### Brief
Please restate each line of the data that follows word for word, skipping any image.

Dataset excerpts:
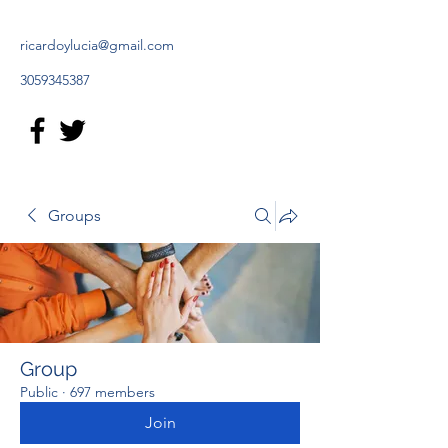
ricardoylucia@gmail.com
3059345387
Groups
Group
Public
·
697 members
Join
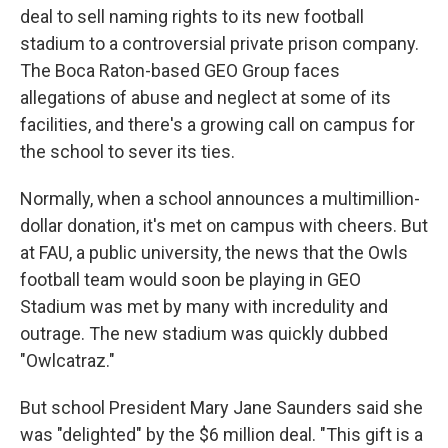
deal to sell naming rights to its new football
stadium to a controversial private prison company.
The Boca Raton-based GEO Group faces
allegations of abuse and neglect at some of its
facilities, and there's a growing call on campus for
the school to sever its ties.
Normally, when a school announces a multimillion-
dollar donation, it's met on campus with cheers. But
at FAU, a public university, the news that the Owls
football team would soon be playing in GEO
Stadium was met by many with incredulity and
outrage. The new stadium was quickly dubbed
"Owlcatraz."
But school President Mary Jane Saunders said she
was "delighted" by the $6 million deal. "This gift is a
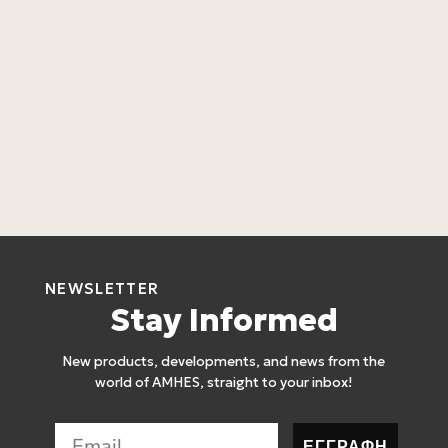
L
L
4
NEWSLETTER
Stay Informed
New products, developments, and news from the
world of AMHES, straight to your inbox!
ΕΓΓΡΑΦΗ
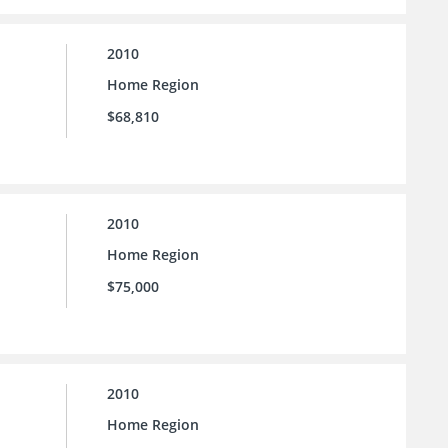
2010
Home Region
$68,810
2010
Home Region
$75,000
2010
Home Region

### Your solution
ricardoylucia@gmail.com
3059345387
Groups
Group
Public
·
697 members
Join
deal to sell naming rights to its new football
stadium to a controversial private prison company.
The Boca Raton-based GEO Group faces
allegations of abuse and neglect at some of its
facilities, and there's a growing call on campus for
the school to sever its ties.
Normally, when a school announces a multimillion-
dollar donation, it's met on campus with cheers. But
at FAU, a public university, the news that the Owls
football team would soon be playing in GEO
Stadium was met by many with incredulity and
outrage. The new stadium was quickly dubbed
"Owlcatraz."
But school President Mary Jane Saunders said she
was "delighted" by the $6 million deal. "This gift is a
L
L
4
NEWSLETTER
Stay Informed
New products, developments, and news from the
world of AMHES, straight to your inbox!
ΕΓΓΡΑΦΗ
2010
Home Region
$68,810
2010
Home Region
$75,000
2010
Home Region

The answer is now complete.